By Ruot George and Tapeng Michael Ohure

South Sudanese leaders including Members of Parliament must face the wrath of the media for portraying conducts which counter their roles of being exemplary in society, Prof. Chaplain Kara, the Deputy Dean of the School of Journalism and Communication Studies at the University of Juba said.

Prof. Kara was addressing journalists in the capital Juba at a two days’ workshop on constitution making and parliamentary reporting.

“Be brave and report about those members of parliament who sleep during deliberations because their constituencies did not send them to sleep but to fight for their constituency’s interests,” Prof. Kara said.

“There is nothing wrong a journalist capturing such situation.”

The professor noted that MPS even fail in simple things like dressing well when in the house.

“Those MPs who go there not properly dressed are breaking the laws, he/she is breaking the conduct of the guidelines” Prof. Kara said.

“When you go with broken shoes, you have broken the code, it means you don’t know your work. From not knowing your work, you don’t also know how to represent your constituency,” he said.

The training, on Tuesday and Wednesday was organized by the Union of Journalists of South Sudan with support from UNMISS, UNESCO and UNDP.

It attracted about 40 journalists from various media houses.

“This capacity building will be continuous, it will not be a one-day thing.
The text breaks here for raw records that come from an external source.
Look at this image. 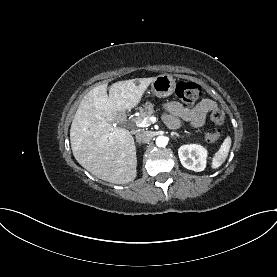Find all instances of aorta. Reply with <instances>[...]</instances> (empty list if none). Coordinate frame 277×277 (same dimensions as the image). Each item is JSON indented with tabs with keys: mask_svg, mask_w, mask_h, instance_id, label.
I'll return each mask as SVG.
<instances>
[{
	"mask_svg": "<svg viewBox=\"0 0 277 277\" xmlns=\"http://www.w3.org/2000/svg\"><path fill=\"white\" fill-rule=\"evenodd\" d=\"M168 143V139L165 136H158L156 139V145L158 147H165Z\"/></svg>",
	"mask_w": 277,
	"mask_h": 277,
	"instance_id": "1",
	"label": "aorta"
}]
</instances>
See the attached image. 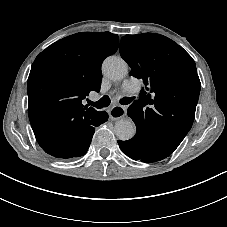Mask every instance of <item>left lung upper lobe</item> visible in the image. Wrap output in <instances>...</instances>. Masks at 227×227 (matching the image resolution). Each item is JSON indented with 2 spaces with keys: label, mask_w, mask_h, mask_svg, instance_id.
I'll return each instance as SVG.
<instances>
[{
  "label": "left lung upper lobe",
  "mask_w": 227,
  "mask_h": 227,
  "mask_svg": "<svg viewBox=\"0 0 227 227\" xmlns=\"http://www.w3.org/2000/svg\"><path fill=\"white\" fill-rule=\"evenodd\" d=\"M120 53L146 86L128 116L138 130L175 150L195 117L201 84L194 60L173 40L152 33L125 35Z\"/></svg>",
  "instance_id": "left-lung-upper-lobe-1"
}]
</instances>
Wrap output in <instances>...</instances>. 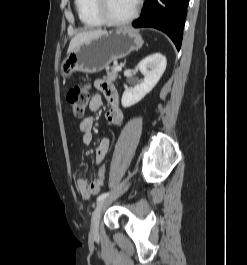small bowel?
I'll return each instance as SVG.
<instances>
[{"label": "small bowel", "instance_id": "obj_1", "mask_svg": "<svg viewBox=\"0 0 247 265\" xmlns=\"http://www.w3.org/2000/svg\"><path fill=\"white\" fill-rule=\"evenodd\" d=\"M94 85L98 93H96L90 101L89 109L91 114L85 116L79 124V128L82 133V143L85 146H89L93 140V113H95L102 105L101 94H103L109 104V108L106 112V119L110 123L118 125L123 121L124 118L123 112L119 107L118 92L114 85L104 80H96ZM109 146V138H102L95 153V161L97 164H100L104 160L109 150ZM76 187L84 199H89L91 196L97 194L100 191L102 183L99 180L90 182L84 175H79L76 178Z\"/></svg>", "mask_w": 247, "mask_h": 265}]
</instances>
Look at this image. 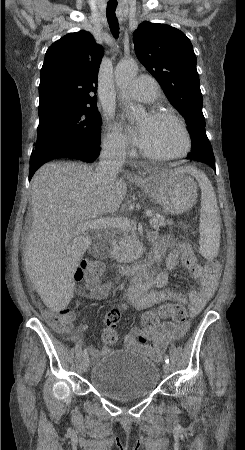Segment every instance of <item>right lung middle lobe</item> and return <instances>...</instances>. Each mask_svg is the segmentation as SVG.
<instances>
[{"mask_svg": "<svg viewBox=\"0 0 245 450\" xmlns=\"http://www.w3.org/2000/svg\"><path fill=\"white\" fill-rule=\"evenodd\" d=\"M37 143L31 156L99 146L97 106L56 103L38 109Z\"/></svg>", "mask_w": 245, "mask_h": 450, "instance_id": "dd1d6c3e", "label": "right lung middle lobe"}]
</instances>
One of our expectations is that the same people should continue to attend this parliamentary reporting training so that their capacity is built,” the President of the Union of journalists, Patrick Oyet Charles told participants.
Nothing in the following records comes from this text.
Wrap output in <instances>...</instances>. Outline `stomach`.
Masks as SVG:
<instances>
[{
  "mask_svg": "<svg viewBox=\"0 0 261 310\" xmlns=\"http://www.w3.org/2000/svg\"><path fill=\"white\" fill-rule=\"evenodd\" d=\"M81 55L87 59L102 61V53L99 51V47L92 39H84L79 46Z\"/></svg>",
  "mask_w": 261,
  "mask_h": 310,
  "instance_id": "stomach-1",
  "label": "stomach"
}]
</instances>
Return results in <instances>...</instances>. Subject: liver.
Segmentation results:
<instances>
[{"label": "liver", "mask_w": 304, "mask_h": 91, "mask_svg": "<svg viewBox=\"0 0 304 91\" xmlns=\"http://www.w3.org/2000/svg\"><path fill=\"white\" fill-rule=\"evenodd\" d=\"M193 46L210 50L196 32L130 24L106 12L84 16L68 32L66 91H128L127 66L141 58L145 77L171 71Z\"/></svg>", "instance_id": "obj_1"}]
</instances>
The Director General of South Sudan Media Authority, Sapana Abuyi urged journalists to be conflict sensitive when reporting news and encourage peace in South Sudan.

 “Conflict sensitive reporting should be encouraged to create conducive atmosphere,” Abuyi said.
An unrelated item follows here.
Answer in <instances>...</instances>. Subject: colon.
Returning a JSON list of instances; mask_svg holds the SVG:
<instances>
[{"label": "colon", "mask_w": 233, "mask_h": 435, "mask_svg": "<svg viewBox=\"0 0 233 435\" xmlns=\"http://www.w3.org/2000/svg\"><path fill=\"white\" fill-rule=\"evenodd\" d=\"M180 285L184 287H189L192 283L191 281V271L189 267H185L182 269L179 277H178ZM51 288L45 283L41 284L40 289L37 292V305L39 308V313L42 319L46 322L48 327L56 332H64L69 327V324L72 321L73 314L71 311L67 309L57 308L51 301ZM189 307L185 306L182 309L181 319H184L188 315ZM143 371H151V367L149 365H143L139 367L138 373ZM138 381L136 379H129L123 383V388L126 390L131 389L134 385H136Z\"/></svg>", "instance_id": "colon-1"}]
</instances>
“In this era, it is important for the media to filter all news to ensure accuracy,” he said.

Tap Pant, UNESCO Head of Education Unit called on the government of South Sudan to respect the freedom of expression and create a conducive environment for journalists.

“I want to call on the government of South Sudan to keep the Articles 24, 32 as a cornerstone for development in South Sudan,” he said.

The UNDP Representative, Andrew Suruma, meanwhile said the training on constitution making and parliamentary reporting has been very timely.

“This workshop is timely and important because it comes at the time of the formation of parliament and the constitutional making process,” Suruma told participants.